***** Entries supplied

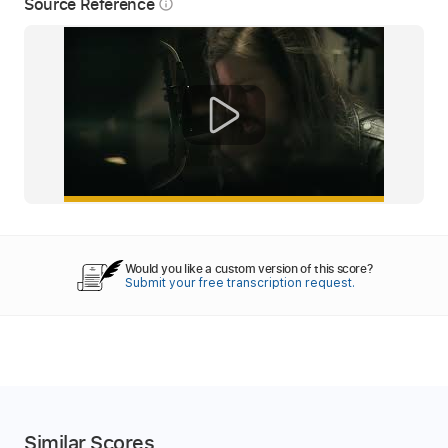
Source Reference
info_outline
Would you like a custom version of this score?
Submit your free transcription request.
Similar Scores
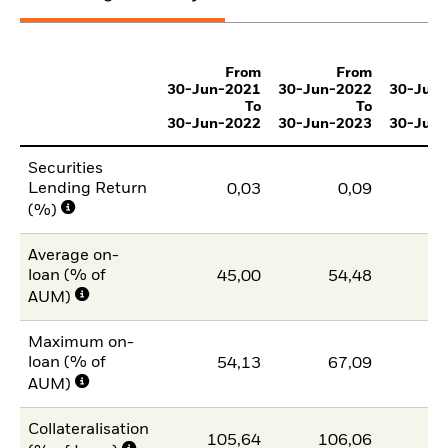
From
From
30-Jun-2021
30-Jun-2022
30-Jun
To
To
30-Jun-2022
30-Jun-2023
30-Jun
Securities
Lending Return
0,03
0,09
(%)
Average on-
loan (% of
45,00
54,48
4
AUM)
Maximum on-
loan (% of
54,13
67,09
5
AUM)
Collateralisation
105,64
106,06
10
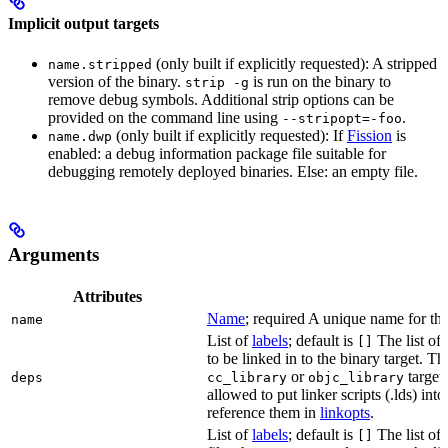
Implicit output targets
(only built if explicitly requested): A stripped
name.stripped
version of the binary.
is run on the binary to
strip -g
remove debug symbols. Additional strip options can be
provided on the command line using
.
--stripopt=-foo
(only built if explicitly requested): If
Fission
is
name.dwp
enabled: a debug information package file suitable for
debugging remotely deployed binaries. Else: an empty file.
Arguments
Attributes
Name
; required A unique name for this
name
List of
labels
; default is
The list of 
[]
to be linked in to the binary target. T
or
targets
deps
cc_library
objc_library
allowed to put linker scripts (.lds) int
reference them in
linkopts
.
List of
labels
; default is
The list of
[]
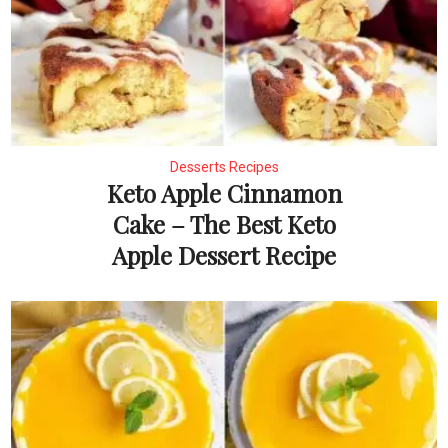
Desserts Recipes
Keto Apple Cinnamon
Cake – The Best Keto
Apple Dessert Recipe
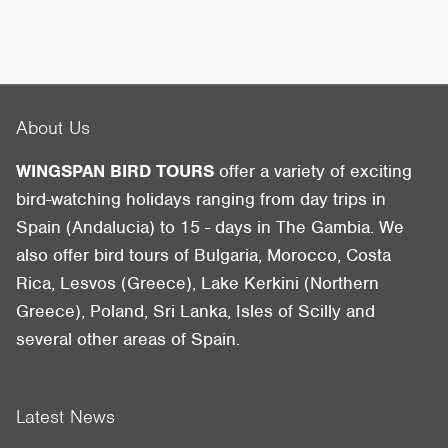
About Us
WINGSPAN BIRD TOURS
offer a variety of exciting
bird-watching holidays ranging from day trips in
Spain (Andalucia) to 15 - days in The Gambia. We
also offer bird tours of Bulgaria, Morocco, Costa
Rica, Lesvos (Greece), Lake Kerkini (Northern
Greece), Poland, Sri Lanka, Isles of Scilly and
several other areas of Spain.
Latest News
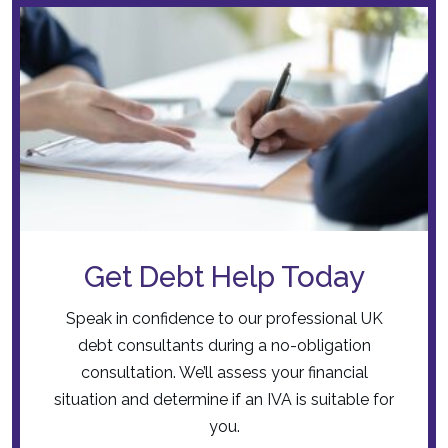
Get Debt Help Today
Speak in confidence to our professional UK
debt consultants during a no-obligation
consultation. We’ll assess your financial
situation and determine if an IVA is suitable for
you.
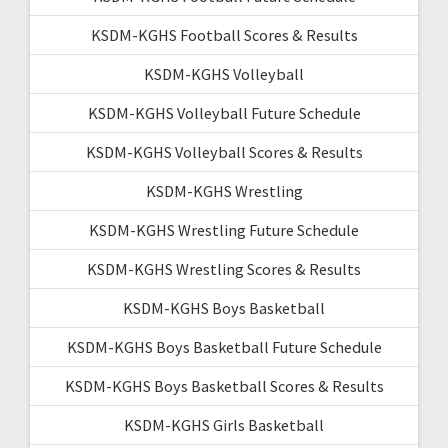
KSDM-KGHS Football Scores & Results
KSDM-KGHS Volleyball
KSDM-KGHS Volleyball Future Schedule
KSDM-KGHS Volleyball Scores & Results
KSDM-KGHS Wrestling
KSDM-KGHS Wrestling Future Schedule
KSDM-KGHS Wrestling Scores & Results
KSDM-KGHS Boys Basketball
KSDM-KGHS Boys Basketball Future Schedule
KSDM-KGHS Boys Basketball Scores & Results
KSDM-KGHS Girls Basketball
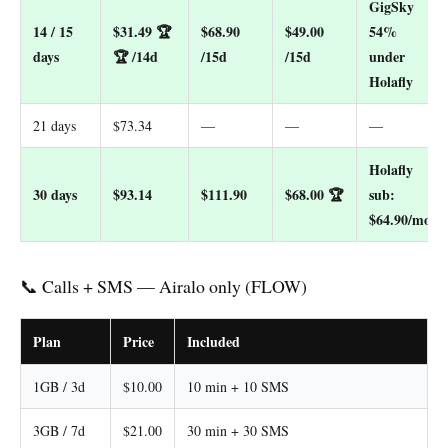
GigSky
14 / 15
$31.49
🏆
$68.90
$49.00
54%
days
🏆 /14d
/15d
/15d
under
Holafly
21 days
$73.34
—
—
—
Holafly
30 days
$93.14
$111.90
$68.00
🏆
sub:
$64.90/mo
📞 Calls + SMS — Airalo only (FLOW)
Plan
Price
Included
1GB / 3d
$10.00
10 min + 10 SMS
3GB / 7d
$21.00
30 min + 30 SMS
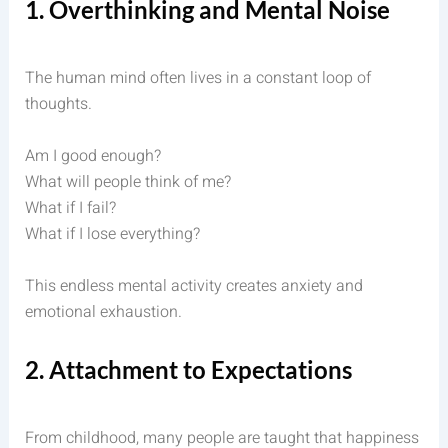
1. Overthinking and Mental Noise
The human mind often lives in a constant loop of
thoughts.
Am I good enough?
What will people think of me?
What if I fail?
What if I lose everything?
This endless mental activity creates anxiety and
emotional exhaustion.
2. Attachment to Expectations
From childhood, many people are taught that happiness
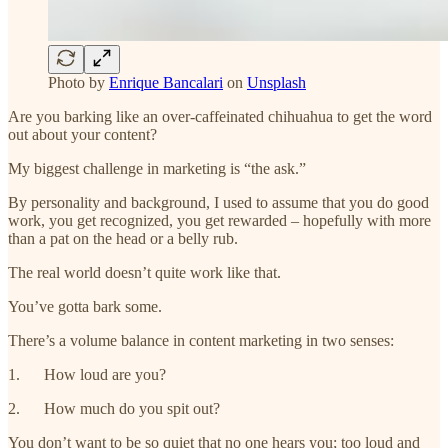
Photo by
Enrique Bancalari
on
Unsplash
Are you barking like an over-caffeinated chihuahua to get the word
out about your content?
My biggest challenge in marketing is “the ask.”
By personality and background, I used to assume that you do good
work, you get recognized, you get rewarded – hopefully with more
than a pat on the head or a belly rub.
The real world doesn’t quite work like that.
You’ve gotta bark some.
There’s a volume balance in content marketing in two senses:
1. How loud are you?
2. How much do you spit out?
You don’t want to be so quiet that no one hears you; too loud and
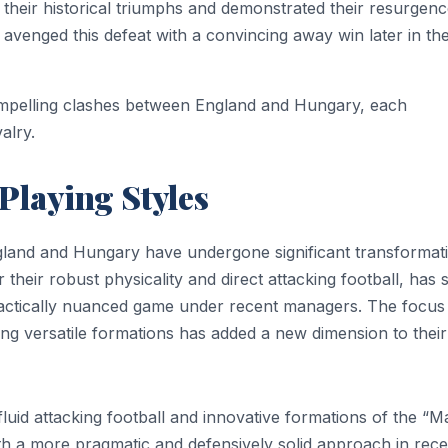
 their historical triumphs and demonstrated their resurgen
 avenged this defeat with a convincing away win later in th
ompelling clashes between England and Hungary, each
alry.
 Playing Styles
land and Hungary have undergone significant transformat
 their robust physicality and direct attacking football, has 
tactically nuanced game under recent managers. The focus
ing versatile formations has added a new dimension to their
fluid attacking football and innovative formations of the “M
h a more pragmatic and defensively solid approach in rece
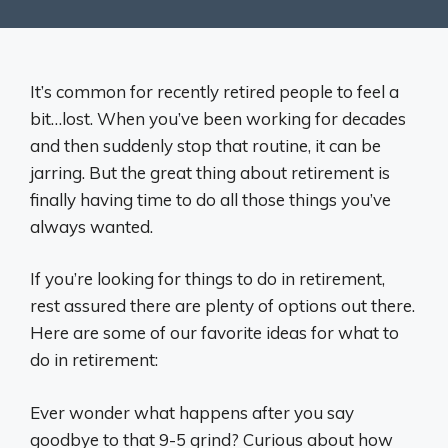
It’s common for recently retired people to feel a
bit…lost. When you’ve been working for decades
and then suddenly stop that routine, it can be
jarring. But the great thing about retirement is
finally having time to do all those things you’ve
always wanted.
If you’re looking for things to do in retirement,
rest assured there are plenty of options out there.
Here are some of our favorite ideas for what to
do in retirement:
Ever wonder what happens after you say
goodbye to that 9-5 grind? Curious about how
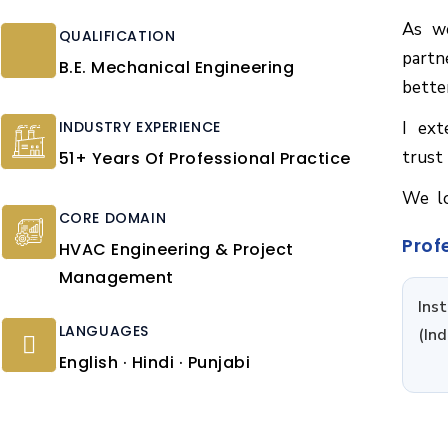
As we
QUALIFICATION
partn
B.E. Mechanical Engineering
bette
INDUSTRY EXPERIENCE
I ext
trust
51+ Years Of Professional Practice
We lo
CORE DOMAIN
Prof
HVAC Engineering & Project
Management
Ins
LANGUAGES
(Ind
English · Hindi · Punjabi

**********

• Requirement
The required answer is every line from the one containing "their historical triumphs" through the last line of the entries, restated word for word and with no pictures.

• Solution for this problem
 their historical triumphs and demonstrated their resurgen
 avenged this defeat with a convincing away win later in th
ompelling clashes between England and Hungary, each
alry.
 Playing Styles
land and Hungary have undergone significant transformat
 their robust physicality and direct attacking football, has 
tactically nuanced game under recent managers. The focus
ing versatile formations has added a new dimension to their
fluid attacking football and innovative formations of the “M
h a more pragmatic and defensively solid approach in rece
It’s common for recently retired people to feel a
bit…lost. When you’ve been working for decades
and then suddenly stop that routine, it can be
jarring. But the great thing about retirement is
finally having time to do all those things you’ve
always wanted.
If you’re looking for things to do in retirement,
rest assured there are plenty of options out there.
Here are some of our favorite ideas for what to
do in retirement:
Ever wonder what happens after you say
goodbye to that 9-5 grind? Curious about how
As we
QUALIFICATION
partn
B.E. Mechanical Engineering
bette
INDUSTRY EXPERIENCE
I ext
trust
51+ Years Of Professional Practice
We lo
CORE DOMAIN
Prof
HVAC Engineering & Project
Management
Ins
LANGUAGES
(Ind
English · Hindi · Punjabi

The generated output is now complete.